- Kettleman Hills Location within California

Highest point
- Elevation: 415 m (1,362 ft)

Geography
- Country: United States
- State: California
- District: Kings County
- Range coordinates: 36°0′13.836″N 120°3′25.489″W﻿ / ﻿36.00384333°N 120.05708028°W
- Topo map: USGS La Cima

= Kettleman Hills =

Mountain range of the California Coast Ranges, in Kings County, California, USA

The Kettleman Hills is a low mountain range of the interior California Coast Ranges, in western Kings County, California. It is a northwest–southeast trending line of hills about 30 miles long which parallels the San Andreas Fault to the west.

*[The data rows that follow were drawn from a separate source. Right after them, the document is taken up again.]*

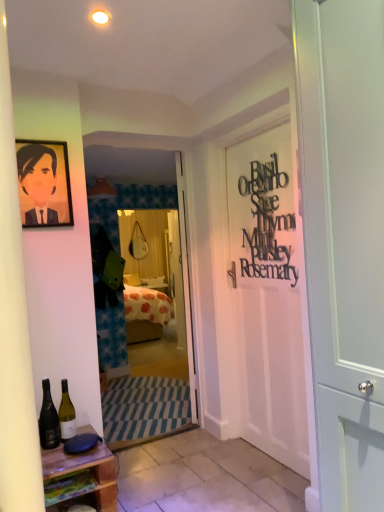 Question: Relative to white wooden door at center, which appears as the 1th door when viewed from the left, is white tile at lower center in front or behind?

Choices:
 (A) front
 (B) behind

Answer: (A)

Question: In terms of size, does white tile at lower center appear bigger or smaller than white wooden door at center, which appears as the 1th door when viewed from the left?

Choices:
 (A) small
 (B) big

Answer: (A)

Question: Which object is positioned closest to the matte black portrait at upper left?

Choices:
 (A) white matte door at center, the 1th door when ordered from front to back
 (B) green glass wine bottle at lower left, which is the 1th bottle in right-to-left order
 (C) dark green glass bottle at lower left, which is the second bottle from right to left
 (D) wooden at lower left
 (E) black metallic sign at right

Answer: (C)

Question: Which of these objects is positioned closest to the black metallic sign at right?

Choices:
 (A) white tile at lower center
 (B) green glass wine bottle at lower left, which is the 1th bottle in right-to-left order
 (C) white wooden door at center, which appears as the 1th door when viewed from the left
 (D) clear plastic screen door at center
 (E) wooden at lower left

Answer: (C) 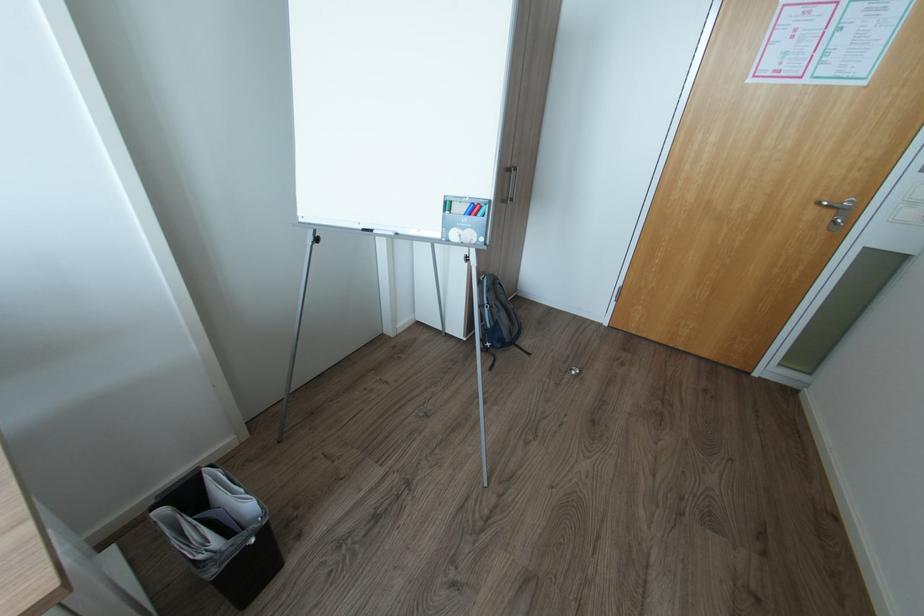 At what (x,y) coordinates should I click in order to perform the action: click on blue and gray backpack. Please return your answer as a coordinate pair (x, y). This screenshot has height=616, width=924. Looking at the image, I should click on (496, 314). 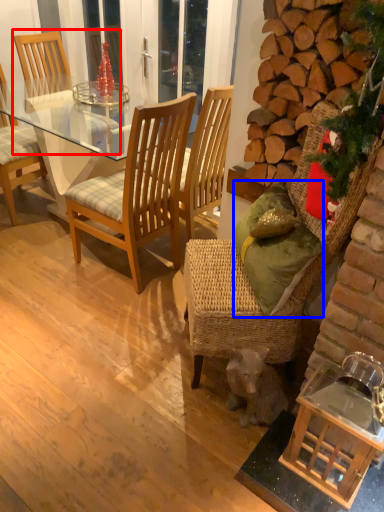 Question: Which object appears farthest to the camera in this image, chair (highlighted by a red box) or pillow (highlighted by a blue box)?

Choices:
 (A) chair
 (B) pillow

Answer: (A) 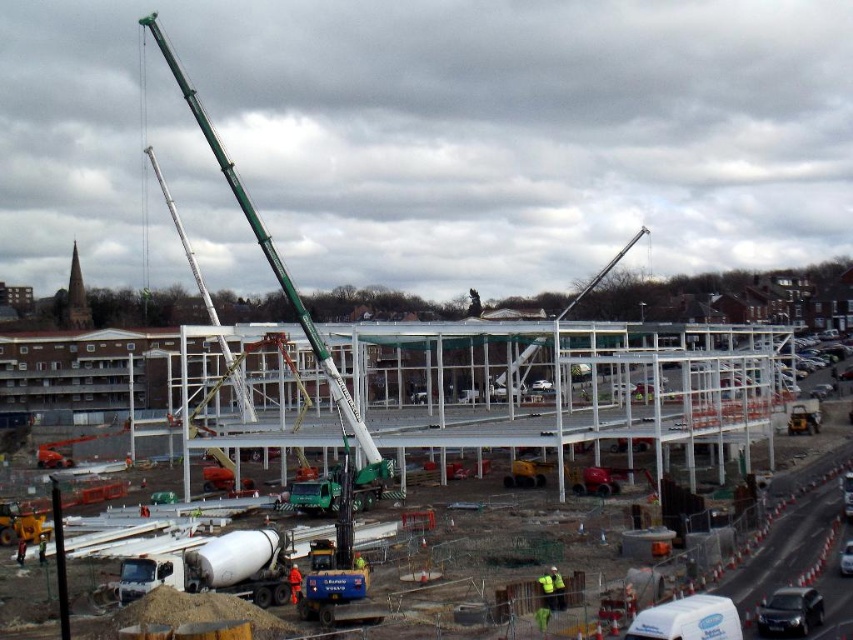 Question: Which point is farther from the camera taking this photo?

Choices:
 (A) (701, 618)
 (B) (521, 362)

Answer: (B)

Question: In this image, where is white metallic framework at center located relative to green metallic crane at center?

Choices:
 (A) right
 (B) left

Answer: (A)

Question: Which of the following is the closest to the observer?

Choices:
 (A) white glossy van at lower right
 (B) white metallic framework at center
 (C) metallic silver crane at center
 (D) green metallic crane at center

Answer: (A)

Question: Which of these objects is positioned closest to the white metallic framework at center?

Choices:
 (A) metallic silver crane at center
 (B) white glossy van at lower right
 (C) green metallic crane at center

Answer: (A)

Question: Does white glossy van at lower right have a smaller size compared to metallic silver crane at center?

Choices:
 (A) yes
 (B) no

Answer: (A)

Question: Is white metallic framework at center closer to the viewer compared to white glossy van at lower right?

Choices:
 (A) no
 (B) yes

Answer: (A) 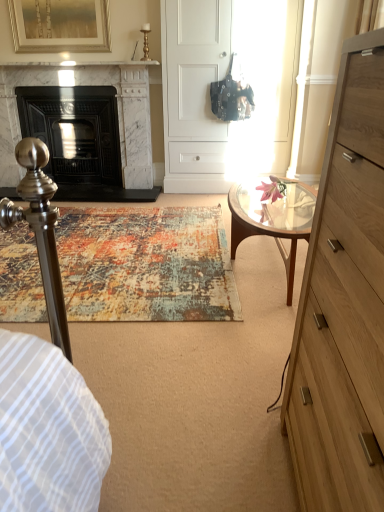 Question: From the image's perspective, is matte black fireplace at left, which is counted as the first fireplace, starting from the left, positioned above or below light brown wood chest of drawers at right?

Choices:
 (A) below
 (B) above

Answer: (B)

Question: Considering the positions of point (69, 112) and point (345, 324), is point (69, 112) closer or farther from the camera than point (345, 324)?

Choices:
 (A) closer
 (B) farther

Answer: (B)

Question: Which of these objects is positioned closest to the clear glass coffee table at center?

Choices:
 (A) gold-framed artwork at upper left
 (B) white marble fireplace at left, which is the 2th fireplace from left to right
 (C) light brown wood chest of drawers at right
 (D) matte black fireplace at left, which is counted as the first fireplace, starting from the left

Answer: (C)

Question: Which of these objects is positioned farthest from the matte black fireplace at left, which is counted as the first fireplace, starting from the left?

The Kettleman Hills are named (though misspelled) after Dave Kettelman, a pioneer sheep and cattle rancher who grazed his animals there in the 1860s. The hills, which rise to an elevation of approximately 1200 feet, divide the San Joaquin Valley on the east from the much smaller Kettleman Plain to the west. They are the location of the Kettleman North Dome Oil Field.

The Kettleman Hills Hazardous Waste Facility, a large (1600 acres) hazardous waste and municipal solid waste disposal facility operated by Waste Management, Inc., is located 3.5 mi southwest of Kettleman City on State Route 41.